Hari telah mulai senja ketika perahu itu tiba di dalam sebuah hutan yang amat luas dan gelap. Juga sungai menjadi lebar ketika tiba di tempat ini, akan tetapi karena tidak ada angin, maka layar digulung dan perahu itu bergerak maju mengandalkan tenaga pendayung dari kedua orang itu. Perahu maju perlahan-lahan dan ketika tiba di sebuah tikungan, tiba-tiba perahu itu berhenti.

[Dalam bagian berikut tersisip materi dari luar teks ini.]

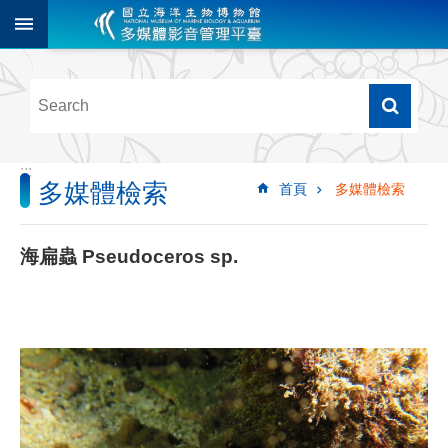
跳到主要內容區塊
進
階
搜
尋
:::
多媒體檢索
首頁
多媒體檢索
多
媒
體
海扁蟲 Pseudoceros sp.
檢
索
圖
像
影
音
音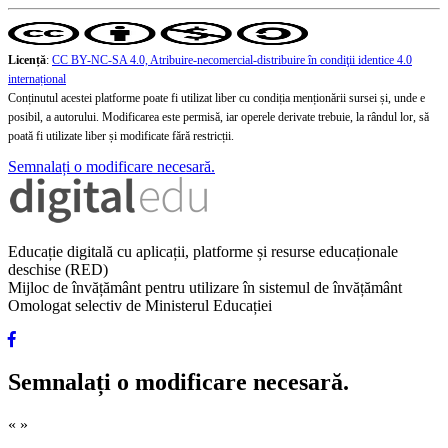
Licență
:
CC BY-NC-SA 4.0, Atribuire-necomercial-distribuire în condiţii identice 4.0
internațional
Conținutul acestei platforme poate fi utilizat liber cu condiția menționării sursei și, unde e
posibil, a autorului. Modificarea este permisă, iar operele derivate trebuie, la rândul lor, să
poată fi utilizate liber și modificate fără restricții.
Semnalați o modificare necesară.
Educație digitală cu aplicații, platforme și resurse educaționale
deschise (RED)
Mijloc de învățământ pentru utilizare în sistemul de învățământ
Omologat selectiv de Ministerul Educației
Semnalați o modificare necesară.
«
»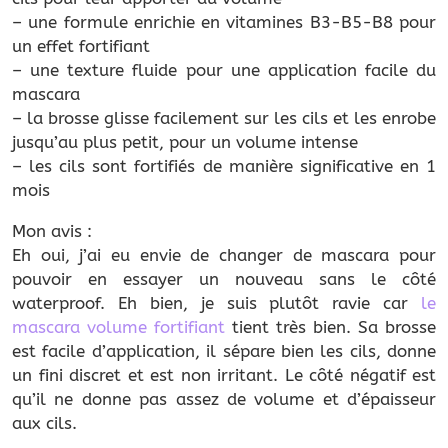
– une formule enrichie en vitamines B3-B5-B8 pour
un effet fortifiant
– une texture fluide pour une application facile du
mascara
– la brosse glisse facilement sur les cils et les enrobe
jusqu’au plus petit, pour un volume intense
– les cils sont fortifiés de manière significative en 1
mois
Mon avis :
Eh oui, j’ai eu envie de changer de mascara pour
pouvoir en essayer un nouveau sans le côté
waterproof. Eh bien, je suis plutôt ravie car
le
mascara volume fortifiant
tient très bien. Sa brosse
est facile d’application, il sépare bien les cils, donne
un fini discret et est non irritant. Le côté négatif est
qu’il ne donne pas assez de volume et d’épaisseur
aux cils.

Tin Eng hendak menegur kedua orang yang berhenti mendayung, akan tetapi tiba-tiba terdengar suara suitan keras dari pinggir sebelah kiri dan kedua orang itu lalu membalas suara itu dengan bersuit keras pula. Sebelum Tin Eng dapat bertanya, kedua orang itu tiba-tiba lalu menyeburkan diri ke dalam air dan berenang ke pantai, meninggalkan perahu yang berhenti di tengah-tengah sungai.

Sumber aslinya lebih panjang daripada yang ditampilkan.